- WHAT TO PRODUCE:
Give the lines again exactly as they appear, beginning at the one with "resistência e estética. Além disso, nosso" and ending at the last line of the records.

-- DATA FOR THE TASK follows --

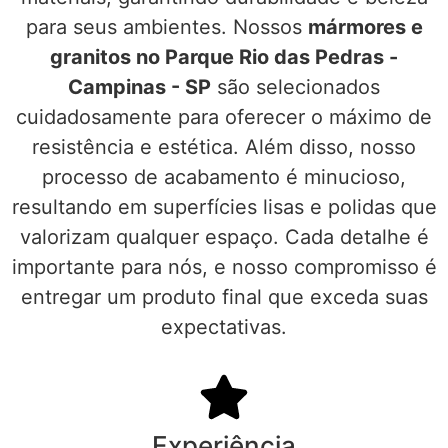
para seus ambientes. Nossos
mármores e
granitos no Parque Rio das Pedras -
Campinas - SP
são selecionados
cuidadosamente para oferecer o máximo de
resistência e estética. Além disso, nosso
processo de acabamento é minucioso,
resultando em superfícies lisas e polidas que
valorizam qualquer espaço. Cada detalhe é
importante para nós, e nosso compromisso é
entregar um produto final que exceda suas
expectativas.
Experiência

-- DATA FOR THE TASK concluded --

- WRITTEN RESPONSE:
resistência e estética. Além disso, nosso
processo de acabamento é minucioso,
resultando em superfícies lisas e polidas que
valorizam qualquer espaço. Cada detalhe é
importante para nós, e nosso compromisso é
entregar um produto final que exceda suas
expectativas.
Experiência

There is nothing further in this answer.